───── Data for the task

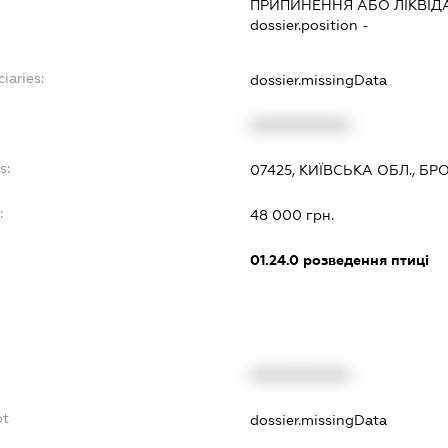
ПРИПИНЕННЯ АБО ЛІКВІД
dossier.position -
iaries:
dossier.missingData
XXXXXXXXXX
s:
07425, КИЇВСЬКА ОБЛ., Б
:
48 000 грн.
01.24.0
розведення птиці
XXXXXXXXXX
bt
dossier.missingData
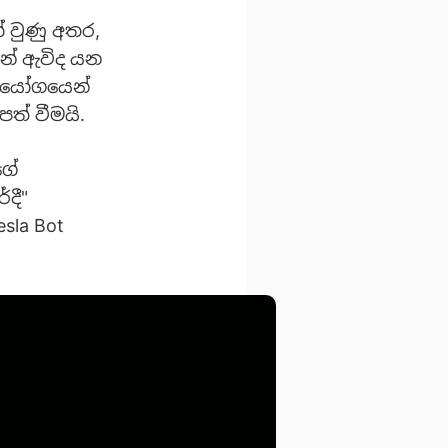
 වුණු අතර,
ින් ඇවිද යන
සහයෝගයෙන්
ත් වීමයි.
ගේ
දී"
sla Bot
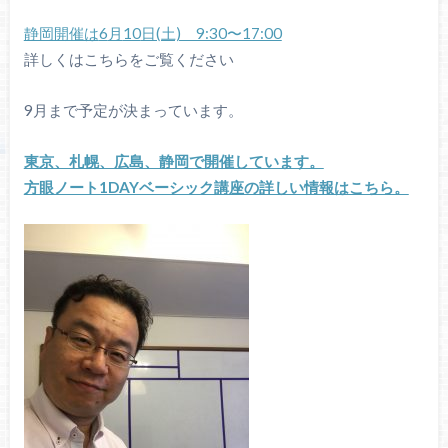
静岡開催は
6
月
10
日(土) 9:30〜17:00
詳しくはこちらをご覧ください
9
月まで予定が決まっています。
東京、札幌、広島、静岡で開催しています。
方眼ノート1DAYベーシック講座の詳しい情報はこちら。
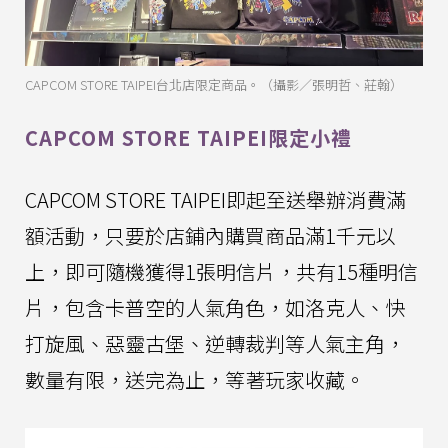
CAPCOM STORE TAIPEI台北店限定商品。（攝影／張明哲、莊翰）
CAPCOM STORE TAIPEI限定小禮
CAPCOM STORE TAIPEI即起至送舉辦消費滿
額活動，只要於店鋪內購買商品滿1千元以
上，即可隨機獲得1張明信片，共有15種明信
片，包含卡普空的人氣角色，如洛克人、快
打旋風、惡靈古堡、逆轉裁判等人氣主角，
數量有限，送完為止，等著玩家收藏。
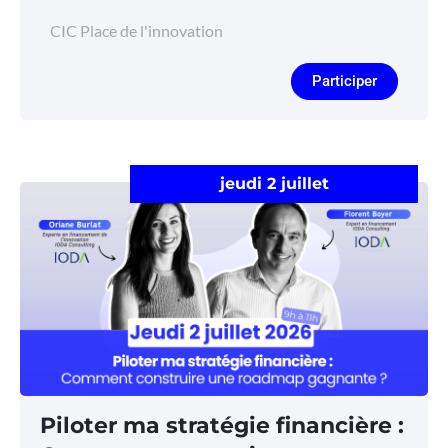
CIC Place de l'innovation
Participer
jeudi 2 juillet
Piloter ma stratégie financière :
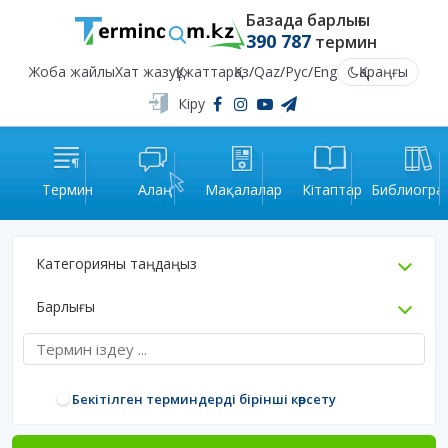
Базада барлығы
390 787
термин
Жоба жайлы
Хат жазу
Құжаттар
Қаз
/
Qaz
/
Рус
/
Eng
Қараңғы
Кіру
Термин
Алаң
Мақалалар
Кітаптар
Библиогра
Категорияны таңдаңыз
Барлығы
Бекітілген терминдерді бірінші көрсету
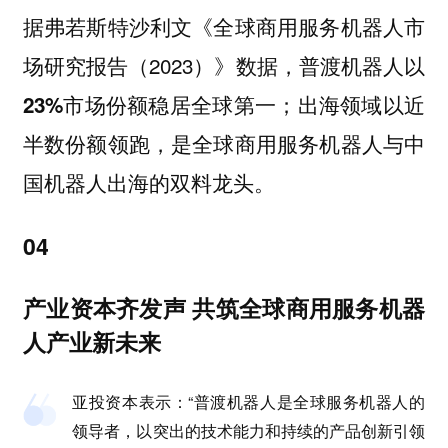
据弗若斯特沙利文《全球商用服务机器人市
场研究报告（2023）》数据，
普渡机器人以
；出海领域以近
23%市场份额稳居全球第一
半数份额领跑，是全球商用服务机器人与中
国机器人出海的双料龙头。
04
产业资本齐发声 共筑全球商用服务机器
人产业新未来
亚投资本
表示：“普渡机器人是全球服务机器人的
领导者，以突出的技术能力和持续的产品创新引领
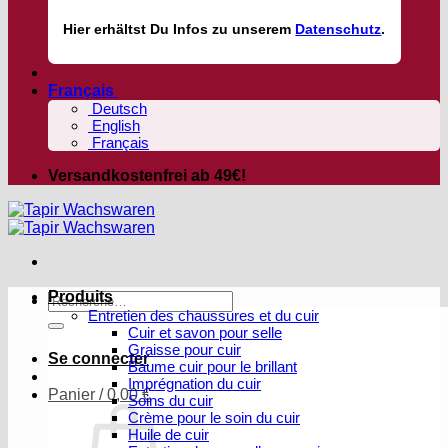
Hier
erhältst
Du Infos zu unserem
Datenschutz
.
Français
Deutsch
English
Français
Versandkostenfrei ab 49€!
Produits
Recherche
Entretien des chaussures et du cuir
pour :
Cuir et savon pour selle
Graisse pour cuir
Se connecter
Baume cuir pour le brillant
Imprégnation du cuir
Panier /
0,00
€
Soins du cuir
Crème pour le soin du cuir
Huile de cuir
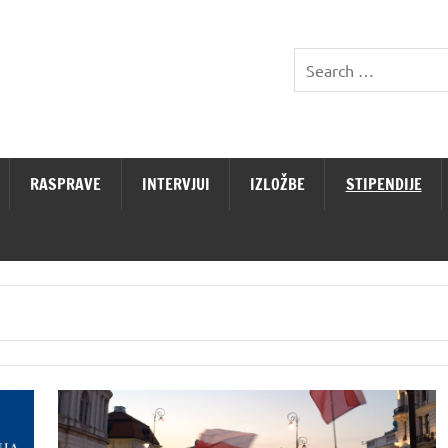
RASPRAVE
INTERVJUI
IZLOŽBE
STIPENDIJE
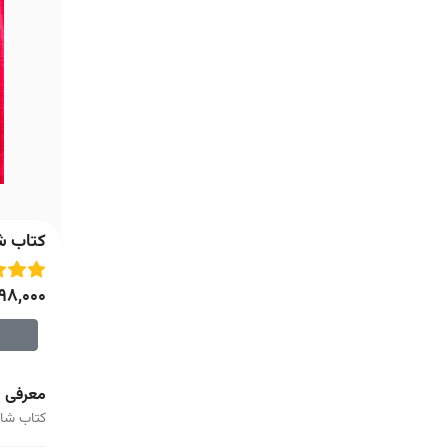
کتاب شا
98,000
معرفی
کتاب شاه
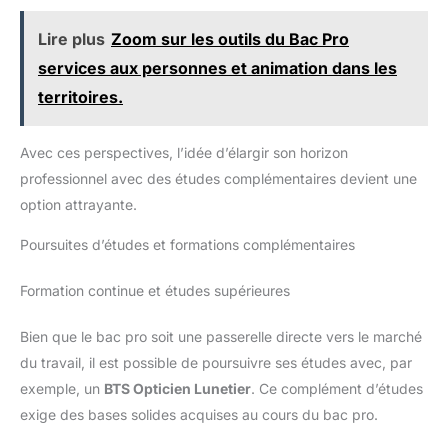
Lire plus
Zoom sur les outils du Bac Pro
services aux personnes et animation dans les
territoires.
Avec ces perspectives, l’idée d’élargir son horizon
professionnel avec des études complémentaires devient une
option attrayante.
Poursuites d’études et formations complémentaires
Formation continue et études supérieures
Bien que le bac pro soit une passerelle directe vers le marché
du travail, il est possible de poursuivre ses études avec, par
exemple, un
BTS Opticien Lunetier
. Ce complément d’études
exige des bases solides acquises au cours du bac pro.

──────────

Aim of the task: Every line from the start of the listing above through the line with "月まで予定が決まっています。" should be repeated exactly; skip the pictures and add nothing else.

Solved exercise:
ПРИПИНЕННЯ АБО ЛІКВІД
dossier.position -
iaries:
dossier.missingData
XXXXXXXXXX
s:
07425, КИЇВСЬКА ОБЛ., Б
:
48 000 грн.
01.24.0
розведення птиці
XXXXXXXXXX
bt
dossier.missingData
 වුණු අතර,
ින් ඇවිද යන
සහයෝගයෙන්
ත් වීමයි.
ගේ
දී"
sla Bot
静岡開催は
6
月
10
日(土) 9:30〜17:00
詳しくはこちらをご覧ください
9
月まで予定が決まっています。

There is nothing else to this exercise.